If you’ve always thought that federal judges ought to determine what presidential candidates can and can’t say about political matters, you should love Judge Tanya Chutkan’s partial gag order against Donald Trump.
Chutkan is hearing the Jan. 6 case against Trump brought by Special Counsel Jack Smith and has decided to partially muzzle Trump with an order that is nonsensical and possibly unconstitutional.
It stipulates that Trump can still criticize the Biden administration and the Department of Justice and the “campaign platforms and policies” of his GOP rivals, including former Vice President Mike Pence. And Trump can continue to say he’s “innocent of the charges against him.”
Chutkan has forbidden Trump from statements targeting the special counsel, Jack Smith, who brought the charges against him, or “any reasonably foreseeable witness or the substance of their testimony.”
There’s no doubt that Trump’s commentary about the case has been lurid, at best. He shouldn’t call Jack Smith “deranged” or a “thug,” but this, alas, is how the former president expresses himself. And he has the right to comment on an inherently political case with massive political implications.
It’s not as though Trump is charged with a random personal offense. The alleged crimes have to do with his conduct after the 2020 election.

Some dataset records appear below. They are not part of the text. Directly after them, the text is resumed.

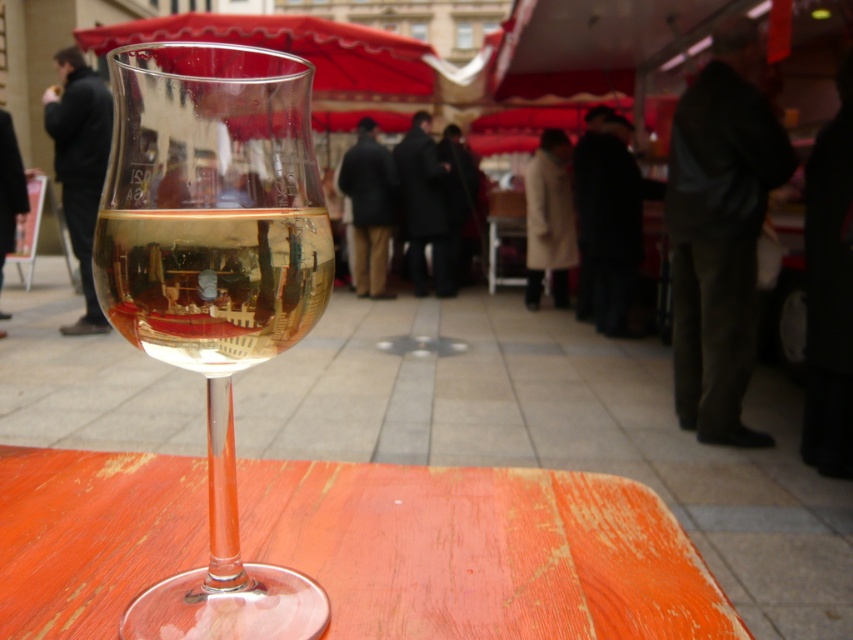 You are standing at the center of the outdoor market scene. There is a clear glass wine at center represented by point (213,282). If you want to take a photo of the wine glass without including the people under the red canopies in the background, where should you position yourself relative to the wine glass?

Result: To avoid including the people under the red canopies in the background, you should position yourself closer to the clear glass wine at center represented by point (213,282) so that the foreground object blocks the background.

You are at an outdoor market and want to place a small plate on the wooden table at center. However, there is already a clear glass wine at center on the table. Where should you place the plate so it doesn not fall off the table?

Since the wooden table at center is to the left of the clear glass wine at center, you should place the plate to the right side of the clear glass wine at center to ensure it stays on the table. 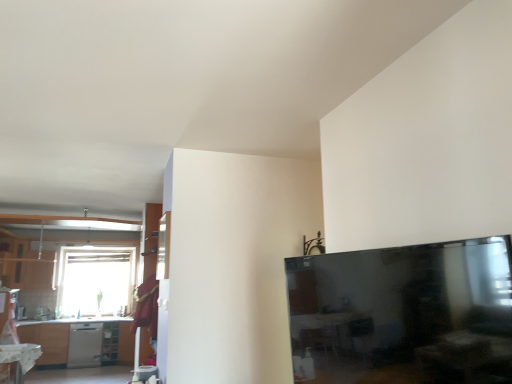 Question: From a real-world perspective, is white glossy table at lower left positioned above or below satin silver dishwasher at lower left?

Choices:
 (A) above
 (B) below

Answer: (A)

Question: Is white glossy table at lower left inside the boundaries of satin silver dishwasher at lower left, or outside?

Choices:
 (A) inside
 (B) outside

Answer: (B)

Question: Which object is positioned closest to the matte wood cabinet at left?

Choices:
 (A) white glossy table at lower left
 (B) transparent glass window at upper left
 (C) satin silver dishwasher at lower left
 (D) matte white shelf at lower left

Answer: (B)

Question: Which of these objects is positioned farthest from the transparent glass window at upper left?

Choices:
 (A) satin silver dishwasher at lower left
 (B) matte white shelf at lower left
 (C) matte wood cabinet at left
 (D) white glossy table at lower left

Answer: (D) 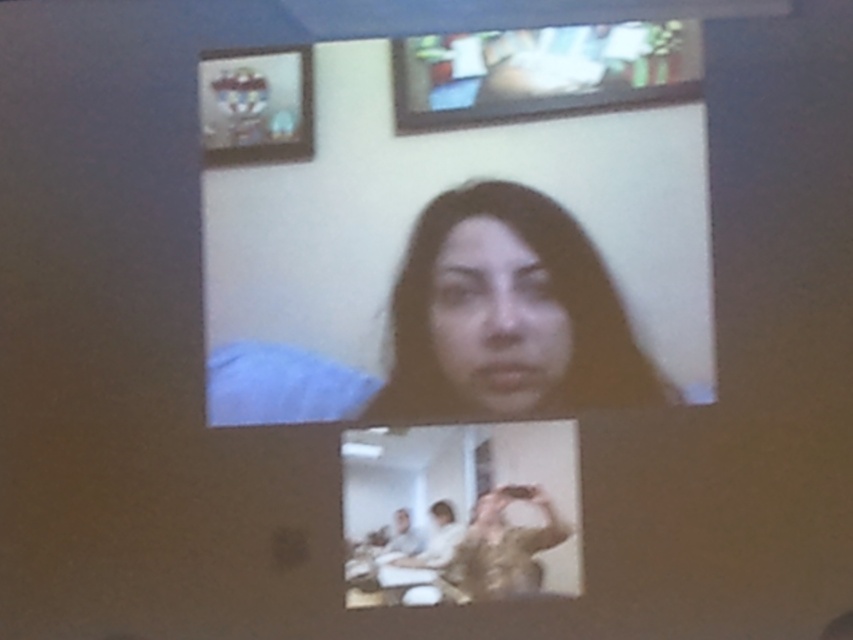 Does dark matte hair at center come behind smooth skin face at center?

No, dark matte hair at center is in front of smooth skin face at center.

Measure the distance between dark matte hair at center and camera.

8.98 feet

Is point (497, 264) less distant than point (466, 310)?

No, it is not.

Find the location of `dark matte hair at center`. dark matte hair at center is located at coordinates (508, 316).

Is matte black screen at center bigger than dark matte hair at center?

Correct, matte black screen at center is larger in size than dark matte hair at center.

Measure the distance from matte black screen at center to dark matte hair at center.

A distance of 3.35 inches exists between matte black screen at center and dark matte hair at center.

This screenshot has width=853, height=640. What are the coordinates of `matte black screen at center` in the screenshot? It's located at (469, 236).

Can you confirm if matte black screen at center is thinner than smooth skin face at center?

Incorrect, matte black screen at center's width is not less than smooth skin face at center's.

Does matte black screen at center have a greater height compared to smooth skin face at center?

Correct, matte black screen at center is much taller as smooth skin face at center.

The width and height of the screenshot is (853, 640). What do you see at coordinates (469, 236) in the screenshot? I see `matte black screen at center` at bounding box center [469, 236].

Locate an element on the screen. This screenshot has width=853, height=640. matte black screen at center is located at coordinates (469, 236). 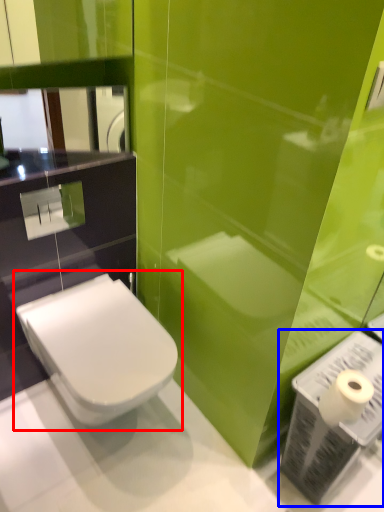 Question: Which point is further to the camera, toilet (highlighted by a red box) or toiletry (highlighted by a blue box)?

Choices:
 (A) toilet
 (B) toiletry

Answer: (A) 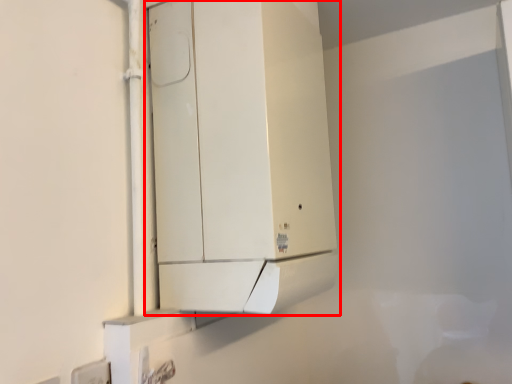 Question: In this image, where is cabinetry (annotated by the red box) located relative to electric outlet?

Choices:
 (A) left
 (B) right

Answer: (B)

Everything about the case is a matter of hot political dispute.
It is absurd to try to ban Trump from attacking the special counsel when he is the Justice Department’s instrument for bringing the charges. Besides, such prosecutors are always criticized by their targets. If, for some reason, attacks on Independent Counsel Kenneth Starr had been ruled out of bounds during the Whitewater and Monica Lewinsky investigations, Bill Clinton’s defenders would have been rendered practically mute.

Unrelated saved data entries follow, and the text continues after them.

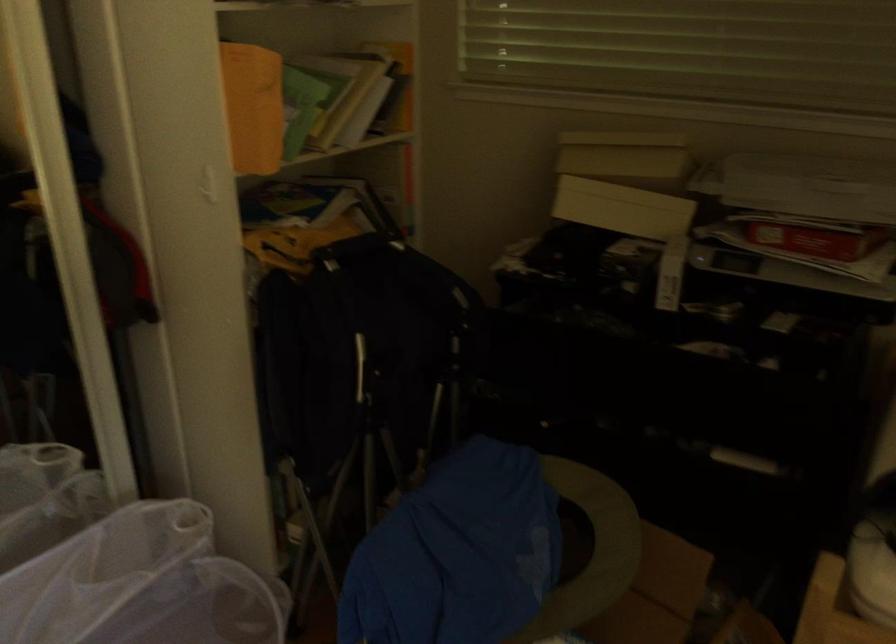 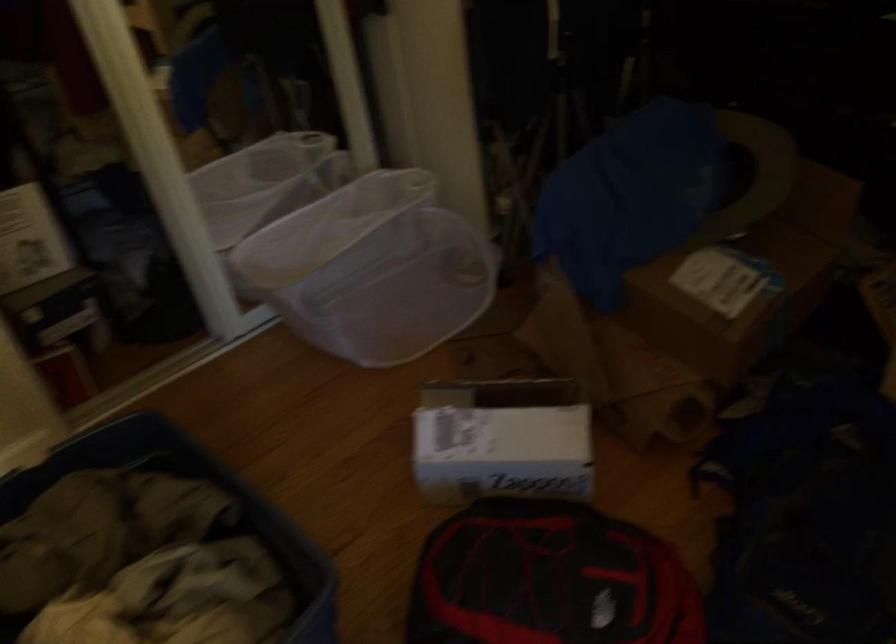 Question: In a continuous first-person perspective shot, in which direction is the camera moving?

Choices:
 (A) Left
 (B) Right
 (C) Forward
 (D) Backward

Answer: (D)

As for the potential witnesses, one of them is Mike Pence, who is running against Trump for president. It is mighty generous of Judge Chutkan to allow Trump to address Pence’s policy plans. The chief political dispute between the two candidates, though, has to do with Jan. 6 and their clashing interpretations of who was right on that day.

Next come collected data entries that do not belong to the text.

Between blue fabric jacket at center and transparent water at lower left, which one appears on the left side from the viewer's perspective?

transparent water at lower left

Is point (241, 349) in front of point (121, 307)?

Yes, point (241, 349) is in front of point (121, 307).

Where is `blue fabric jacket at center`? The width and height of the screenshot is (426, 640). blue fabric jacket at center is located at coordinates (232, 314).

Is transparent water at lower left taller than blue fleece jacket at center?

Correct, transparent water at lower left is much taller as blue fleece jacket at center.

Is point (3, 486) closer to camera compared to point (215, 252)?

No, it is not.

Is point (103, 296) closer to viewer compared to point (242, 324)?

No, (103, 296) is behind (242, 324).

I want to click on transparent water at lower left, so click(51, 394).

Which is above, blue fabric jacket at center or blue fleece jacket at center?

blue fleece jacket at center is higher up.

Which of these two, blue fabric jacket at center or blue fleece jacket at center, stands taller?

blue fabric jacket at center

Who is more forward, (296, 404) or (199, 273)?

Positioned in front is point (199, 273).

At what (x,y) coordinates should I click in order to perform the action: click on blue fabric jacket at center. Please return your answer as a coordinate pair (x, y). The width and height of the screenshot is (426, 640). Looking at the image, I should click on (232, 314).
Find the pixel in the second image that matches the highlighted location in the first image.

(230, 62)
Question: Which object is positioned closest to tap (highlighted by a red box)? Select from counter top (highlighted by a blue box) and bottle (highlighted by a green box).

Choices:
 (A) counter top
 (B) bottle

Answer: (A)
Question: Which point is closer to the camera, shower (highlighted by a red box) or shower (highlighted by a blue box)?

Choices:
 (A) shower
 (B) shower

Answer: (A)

Pence discusses this on the campaign trail, and Trump should be able to offer his rival interpretation. Welcome to life in a free society.
Chutkan wants to shut up Trump about questions that will be absolutely central to the 2024 campaign if he’s the Republican nominee. Joe Biden will run, to a large extent, on Jan. 6, and Trump will run, to a large extent, on the justice system being manipulated against him by the likes of Jack Smith.
Chutkan may think she has no choice. But the decision to charge Trump in this case was discretionary; the decision to schedule the trial in the midst of a presidential election was discretionary; and her unwillingness to see the obvious flaws in her order is discretionary, too.
A federal judge shouldn’t be the one setting the rules of the road for a presidential election.